[[ DATA RECORDS, beginning ]]

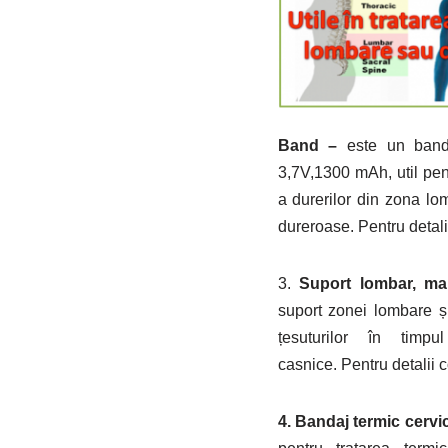
Band –
este un band
3,7V,1300 mAh, util pen
a durerilor din zona l
dureroase. Pentru detal
3.
Suport lombar, ma
suport zonei lombare ș
țesuturilor în timpul
casnice. Pentru detalii
4. Bandaj termic cervic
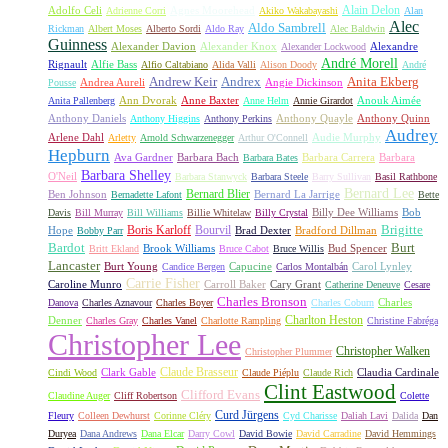
Alain Delon
Adolfo Celi
Agnes Moorehead
Adrienne Corri
Akiko Wakabayashi
Alan
Alec
Aldo Sambrell
Rickman
Albert Moses
Alberto Sordi
Aldo Ray
Alec Baldwin
Guinness
Alexander Davion
Alexander Knox
Alexandre
Alexander Lockwood
André Morell
Rignault
Alfie Bass
Alfio Caltabiano
Alida Valli
Alison Doody
André
Andrew Keir
Andrex
Anita Ekberg
Andrea Aureli
Angie Dickinson
Pousse
Ann Dvorak
Anne Baxter
Anouk Aimée
Anita Pallenberg
Anne Helm
Annie Girardot
Anthony Daniels
Anthony Quayle
Anthony Quinn
Anthony Higgins
Anthony Perkins
Audrey
Arlene Dahl
Audie Murphy
Arletty
Arnold Schwarzenegger
Arthur O'Connell
Hepburn
Ava Gardner
Barbara Bach
Barbara Carrera
Barbara
Barbara Bates
Barbara Shelley
O'Neil
Barbara Stanwyck
Barbara Steele
Barry Sullivan
Basil Rathbone
Bernard Lee
Bernard Blier
Ben Johnson
Bernard La Jarrige
Bernadette Lafont
Bette
Billy Dee Williams
Bob
Davis
Bill Murray
Bill Williams
Billie Whitelaw
Billy Crystal
Boris Karloff
Bourvil
Brigitte
Hope
Brad Dexter
Bradford Dillman
Bobby Parr
Bardot
Burt
Brook Williams
Bud Spencer
Britt Ekland
Bruce Cabot
Bruce Willis
Lancaster
Burt Young
Capucine
Carol Lynley
Candice Bergen
Carlos Montalbán
Carrie Fisher
Caroline Munro
Carroll Baker
Cary Grant
Catherine Deneuve
Cesare
Charles Bronson
Charles
Danova
Charles Aznavour
Charles Boyer
Charles Coburn
Charlton Heston
Denner
Charles Gray
Charles Vanel
Charlotte Rampling
Christine Fabréga
Christopher Lee
Christopher Walken
Christopher Plummer
Claude Brasseur
Clark Gable
Claudia Cardinale
Cindi Wood
Claude Piéplu
Claude Rich
Clint Eastwood
Clifford Evans
Claudine Auger
Cliff Robertson
Colette
Curd Jürgens
Fleury
Colleen Dewhurst
Corinne Cléry
Cyd Charisse
Daliah Lavi
Dalida
Dan
Duryea
Dana Andrews
Dana Elcar
Darry Cowl
David Bowie
David Carradine
David Hemmings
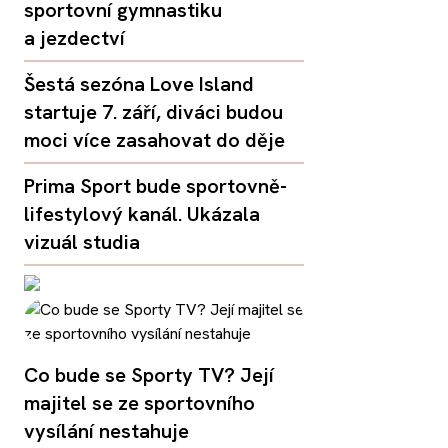
sportovní gymnastiku
a jezdectví
Šestá sezóna Love Island
startuje 7. září, diváci budou
moci více zasahovat do děje
Prima Sport bude sportovně-
lifestylový kanál. Ukázala
vizuál studia
Co bude se Sporty TV? Její
majitel se ze sportovního
vysílání nestahuje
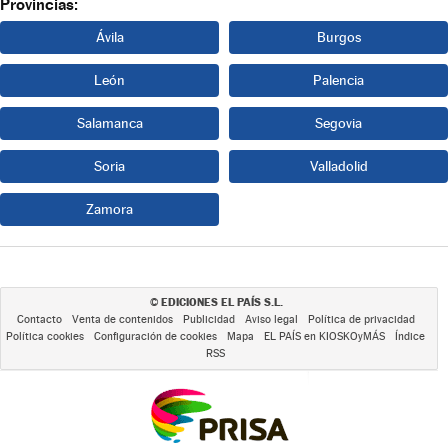
Provincias:
Ávila
Burgos
León
Palencia
Salamanca
Segovia
Soria
Valladolid
Zamora
EDICIONES EL PAÍS S.L.
©
Contacto
Venta de contenidos
Publicidad
Aviso legal
Política de privacidad
Política cookies
Configuración de cookies
Mapa
EL PAÍS en KIOSKOyMÁS
Índice
RSS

[[ DATA RECORDS, end ]]

BRIEF » Omit each image and transcribe the remaining records word for word.

EXPECTED OUTPUT »
Band –
este un band
3,7V,1300 mAh, util pen
a durerilor din zona l
dureroase. Pentru detal
3.
Suport lombar, ma
suport zonei lombare ș
țesuturilor în timpul
casnice. Pentru detalii
4. Bandaj termic cervic
Alain Delon
Adolfo Celi
Agnes Moorehead
Adrienne Corri
Akiko Wakabayashi
Alan
Alec
Aldo Sambrell
Rickman
Albert Moses
Alberto Sordi
Aldo Ray
Alec Baldwin
Guinness
Alexander Davion
Alexander Knox
Alexandre
Alexander Lockwood
André Morell
Rignault
Alfie Bass
Alfio Caltabiano
Alida Valli
Alison Doody
André
Andrew Keir
Andrex
Anita Ekberg
Andrea Aureli
Angie Dickinson
Pousse
Ann Dvorak
Anne Baxter
Anouk Aimée
Anita Pallenberg
Anne Helm
Annie Girardot
Anthony Daniels
Anthony Quayle
Anthony Quinn
Anthony Higgins
Anthony Perkins
Audrey
Arlene Dahl
Audie Murphy
Arletty
Arnold Schwarzenegger
Arthur O'Connell
Hepburn
Ava Gardner
Barbara Bach
Barbara Carrera
Barbara
Barbara Bates
Barbara Shelley
O'Neil
Barbara Stanwyck
Barbara Steele
Barry Sullivan
Basil Rathbone
Bernard Lee
Bernard Blier
Ben Johnson
Bernard La Jarrige
Bernadette Lafont
Bette
Billy Dee Williams
Bob
Davis
Bill Murray
Bill Williams
Billie Whitelaw
Billy Crystal
Boris Karloff
Bourvil
Brigitte
Hope
Brad Dexter
Bradford Dillman
Bobby Parr
Bardot
Burt
Brook Williams
Bud Spencer
Britt Ekland
Bruce Cabot
Bruce Willis
Lancaster
Burt Young
Capucine
Carol Lynley
Candice Bergen
Carlos Montalbán
Carrie Fisher
Caroline Munro
Carroll Baker
Cary Grant
Catherine Deneuve
Cesare
Charles Bronson
Charles
Danova
Charles Aznavour
Charles Boyer
Charles Coburn
Charlton Heston
Denner
Charles Gray
Charles Vanel
Charlotte Rampling
Christine Fabréga
Christopher Lee
Christopher Walken
Christopher Plummer
Claude Brasseur
Clark Gable
Claudia Cardinale
Cindi Wood
Claude Piéplu
Claude Rich
Clint Eastwood
Clifford Evans
Claudine Auger
Cliff Robertson
Colette
Curd Jürgens
Fleury
Colleen Dewhurst
Corinne Cléry
Cyd Charisse
Daliah Lavi
Dalida
Dan
Duryea
Dana Andrews
Dana Elcar
Darry Cowl
David Bowie
David Carradine
David Hemmings
sportovní gymnastiku
a jezdectví
Šestá sezóna Love Island
startuje 7. září, diváci budou
moci více zasahovat do děje
Prima Sport bude sportovně-
lifestylový kanál. Ukázala
vizuál studia
Co bude se Sporty TV? Její
majitel se ze sportovního
vysílání nestahuje
Provincias:
Ávila
Burgos
León
Palencia
Salamanca
Segovia
Soria
Valladolid
Zamora
EDICIONES EL PAÍS S.L.
©
Contacto
Venta de contenidos
Publicidad
Aviso legal
Política de privacidad
Política cookies
Configuración de cookies
Mapa
EL PAÍS en KIOSKOyMÁS
Índice
RSS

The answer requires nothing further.